Now, that had me laughing aloud.
He said, “I began working when the company started and things were tight. My brother doesn’t know what it is to worry about having a job.”
I shrugged and told him that my entire life was worrying about having a job.
While he was probably 20 years my junior, he said, “Our generation knows.”
I’m not taking shots at “millennials.” I’ve had experience with many folks throughout the years - from Boomers to Gen Z’s - who seem to believe that being around work counts as actually doing work.
That mindset tends not to work out well for anyone around it.
Whether you’re having a great day on the job today or a difficult one, will others be able to sense that you're grateful for the opportunity to do that job?
I recently arrived at an airport earlier than I had planned for my flight home.
Walking by one of the ubiquitous “CNBC News Stores” at 6:45 AM, I was surprised it had not opened yet.
All surrounding stores and shops had.
Through the locked gate, I saw a funny t-shirt on a rack that would be perfect for a friend.
So, I sat nearby waiting for the store to open.
7:00 AM came and went without any activity in that store.
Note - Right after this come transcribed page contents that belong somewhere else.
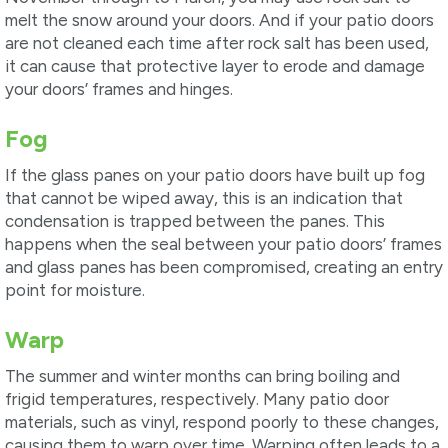
melt the snow around your doors. And if your patio doors
are not cleaned each time after rock salt has been used,
it can cause that protective layer to erode and damage
your doors’ frames and hinges.
Fog
If the glass panes on your patio doors have built up fog
that cannot be wiped away, this is an indication that
condensation is trapped between the panes. This
happens when the seal between your patio doors’ frames
and glass panes has been compromised, creating an entry
point for moisture.
Warp
The summer and winter months can bring boiling and
frigid temperatures, respectively. Many patio door
materials, such as vinyl, respond poorly to these changes,
causing them to warp over time. Warping often leads to a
I learned there was another store a few minutes further down the concourse and walked over.
As I searched the racks, the woman working there asked if she could help me.
When I told her what I was looking for, she apologized and said that the closed store was the only one that carried that shirt.
I asked why the store was not open and she said, “Someone called in sick. We don’t have anyone to open it.”
I laughed a little and asked if she had a key to that store. She apologized and said, “Sir, I really don’t. I don’t know if anyone will be coming in later today with that key, but I doubt it.”
I thanked her and began to walk away less-than-impressed with that chain’s contingency plans.
Although smiling, I was a bit annoyed for having wasted 20 minutes on a t-shirt I couldn't get.
Before I was out of range, the woman called out, “Sir… I tell you what. I’d be happy to mail that shirt to you if you’d like.”
I told her that it wouldn’t be necessary, and she followed, “Well, we don’t normally do that, but I feel terrible that you couldn’t get the shirt you wanted. We just need to be better than that.”
I politely declined and thanked her again.
She then wrote her email address on a piece of paper and told me that if I changed my mind to send her an email, and she would get a shirt mailed to me.
Her stepping up and taking ownership of the situation instantly changed my perceptions.
I went from considering them to be somewhat incompetent to being impressed by that employee’s personal commitment to service, and I walked away smiling.
In the end, even though I didn’t make the purchase I wanted, I felt pretty good about my visit.
Basic gestures of courtesy, empathy, and respect make customers (and potential customers) feel like they matter.
Strive to have your actions show customers how much they matter to you today.